In the case of USB security, we found two interesting things. First, what we thought we meant by USB security has, actually, become hidden in what we refer to generally as endpoint security. Second, as ever, vendors are taking a broad view of product categories. This certainly was the case with USB security where we saw everything from full-blown enterprise management tools for security at the endpoints to auto-encrypting USB thumb drives.
Relative to wireless security we ran afoul of the numerous standards that define the wireless landscape. Justin examines those standards and explains them to us in the context of testing the various wireless security tools that passed through the labs this month.
The overriding impression that I had while overseeing this month's reviews is — and I've alluded to this before — that of an industry on the move. The USB security products Mike and I tested almost universally were not restricted to USB security, for example. Rather they have begun to encompass security for all types of endpoint security.
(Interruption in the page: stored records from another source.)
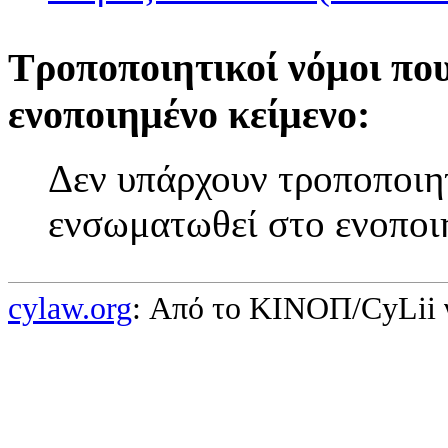
Τροποποιητικοί νόμοι πο
ενοποιημένο κείμενο:
Δεν υπάρχουν τροποποιητ
ενσωματωθεί στο ενοποι
cylaw.org
: Από το ΚΙΝOΠ/CyLii 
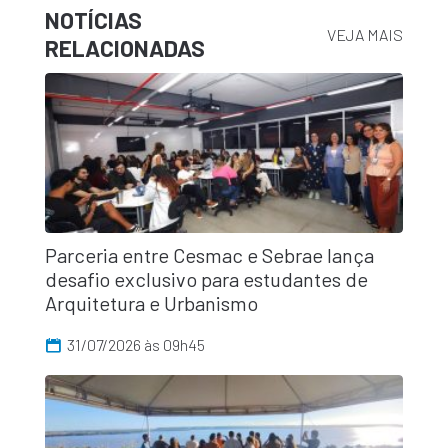
NOTÍCIAS
VEJA MAIS
RELACIONADAS
Parceria entre Cesmac e Sebrae lança
desafio exclusivo para estudantes de
Arquitetura e Urbanismo
31/07/2026 às 09h45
Even the USB memory sticks that we examined have addressed the number one problem for data at rest: sensitive data in clear text on an extremely portable device. These small, inexpensive products force encryption when data is saved to them. This is a cheap solution to a potentially very expensive problem.
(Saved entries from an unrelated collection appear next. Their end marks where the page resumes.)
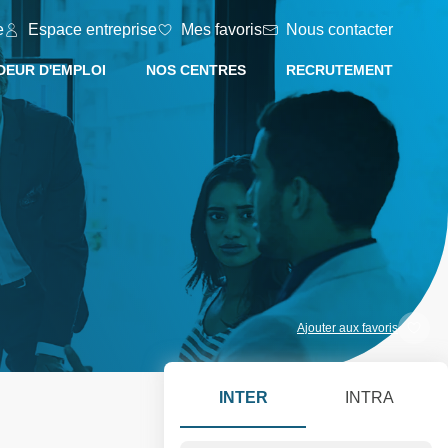
e
Espace entreprise
Mes favoris
Nous contacter
EUR D'EMPLOI
NOS CENTRES
RECRUTEMENT
Ajouter aux favoris
INTER
INTRA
The wireless security products are beginning, as the wireless industry is beginning, to show maturity. The products we looked at bring together management of wireless access points in a largely holistic manner. While addressing security, they also address the management of the access point devices. This is a major step in the maturity of the product group since we looked at it last.
These are exciting times in our field and there are huge opportunities.
We'll bring them to you in future reviews and First Looks as we find them.